CEDS is going through the next round of updates. It will take a while to incorporate those updates into the repository, but once available I should start working on it and make it available.

On a MacBook Pro (i7 2.8Ghz quad core w/16GB RAM and an SSD) running PostgreSQL 9.4, it took < 5 seconds to build the data base and populate the lookup tables with the values provided by the CEDS initiative.

On an HP (i5 2.5GHz dual core w/4GB RAM and a spinning HD) running Windows 7 it took ~ 25 seconds to build the ceds Schema and tables (creating the data base was not included as part of the timing).

This file builds out the CEDS schema, all of the tables/objects, and all of the primary/foreign key constraints.

This file populates look up tables used for foreign key constraints across the system.

1. Optimization. The current data table structure for the system has lots of inefficiencies that could be addressed quite easily by recasting the data. For example, the sortorder columns in lookup tables are cast as double precision floating point numbers, when an integer would completely suffice and other methods (e.g., during insertion of values) are available to control the order in which specific records appear in the table.
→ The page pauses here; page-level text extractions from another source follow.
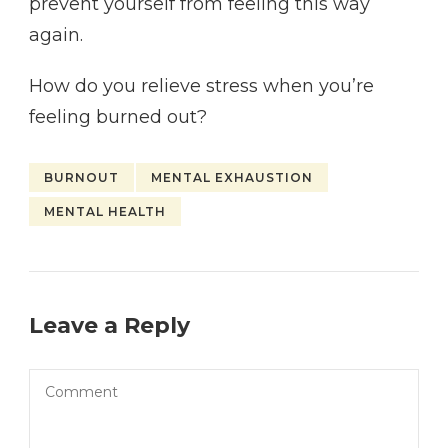
prevent yourself from feeling this way
again.
How do you relieve stress when you’re
feeling burned out?
BURNOUT
MENTAL EXHAUSTION
MENTAL HEALTH
Leave a Reply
Other times, varchar columns are used as ID codes when the table already includes a serial type ID column that could serve the same purpose. In essence, the myriad storage format issues in the CEDS schema as released by the US Department of Education is likely to create performance issues when the database grows due to the increased amount of disk over which queries will need to search for data elements.
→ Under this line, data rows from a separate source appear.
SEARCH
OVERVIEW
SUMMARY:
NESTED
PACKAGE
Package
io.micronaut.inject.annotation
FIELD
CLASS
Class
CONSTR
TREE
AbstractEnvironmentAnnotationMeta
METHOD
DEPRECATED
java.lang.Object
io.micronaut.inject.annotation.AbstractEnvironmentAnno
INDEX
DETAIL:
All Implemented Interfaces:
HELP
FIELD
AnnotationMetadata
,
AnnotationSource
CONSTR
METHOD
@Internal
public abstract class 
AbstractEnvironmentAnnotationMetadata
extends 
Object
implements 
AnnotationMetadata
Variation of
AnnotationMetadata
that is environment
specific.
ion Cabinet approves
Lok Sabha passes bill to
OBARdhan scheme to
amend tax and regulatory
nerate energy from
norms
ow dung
2. Currently the tables are set up with uniform parameters, but it is clear that some tables can be further optimized based on the likelihood of additional data being written to them. There are ~700 tables, so this will be a longer term project.

3. Additionally, some of the field constraints (e.g., allowing null application dates) do not match the logical/scientific assumptions of the datum. For example, if an application is submitted it is a necessity that it be submitted on some date, at some time, to some location. Allowing these fields to remain null will allow bad data to continuously enter the system.
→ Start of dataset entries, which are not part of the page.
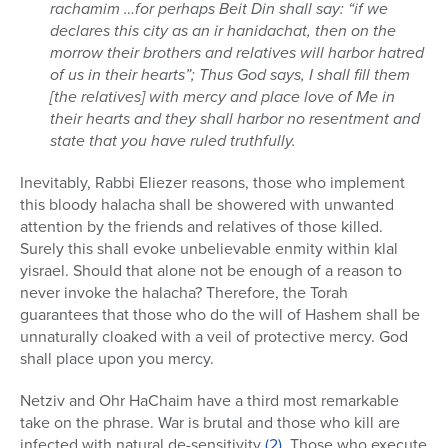
rachamim …for perhaps Beit Din shall say: “if we
declares this city as an ir hanidachat, then on the
morrow their brothers and relatives will harbor hatred
of us in their hearts”; Thus God says, I shall fill them
[the relatives] with mercy and place love of Me in
their hearts and they shall harbor no resentment and
state that you have ruled truthfully.
Inevitably, Rabbi Eliezer reasons, those who implement
this bloody halacha shall be showered with unwanted
attention by the friends and relatives of those killed.
Surely this shall evoke unbelievable enmity within klal
yisrael. Should that alone not be enough of a reason to
never invoke the halacha? Therefore, the Torah
guarantees that those who do the will of Hashem shall be
unnaturally cloaked with a veil of protective mercy. God
shall place upon you mercy.
Netziv and Ohr HaChaim have a third most remarkable
take on the phrase. War is brutal and those who kill are
infected with natural de-sensitivity
(2)
. Those who execute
4. Integrating PostGIS extensions. For address fields, creating normaddy and/or pagc_normaddy objects on entry will optimize geocoding operations on the back end and provide additional ways to interrogate the quality of the data (e.g., presenting the end user with each of the distinct fields defined in the two previously mentioned objects).

5. Lastly, for some fields it makes sense to include additional exclusion constraints based on passing functional tests, but these are not currently implemented. For example, the characters ", &, !, @, #, $, %, ^, *, (, ), [, ], {, }, `, ;, :, <, >, /, ?, , |, =, +, 1, 2, 3, 4, 5, 6, 7, 8, 9, and 0 are illegal characters in name fields (e.g., they are not allowed when naming a person). In some cases, the " character can be used to delimit an alias (e.g., William "Billy" Buchanan), which requires a separate business rule to enforce matching quotation marks in the field as the only possible way to allow the character. The other characters could easily be removed, or an error could be thrown to prevent the data from being committed in the data system. Building out these types of logical business processes shifts data quality burdens to the end users who are best positioned to fully interrogate the datum with a high degree of fidelity and expertise.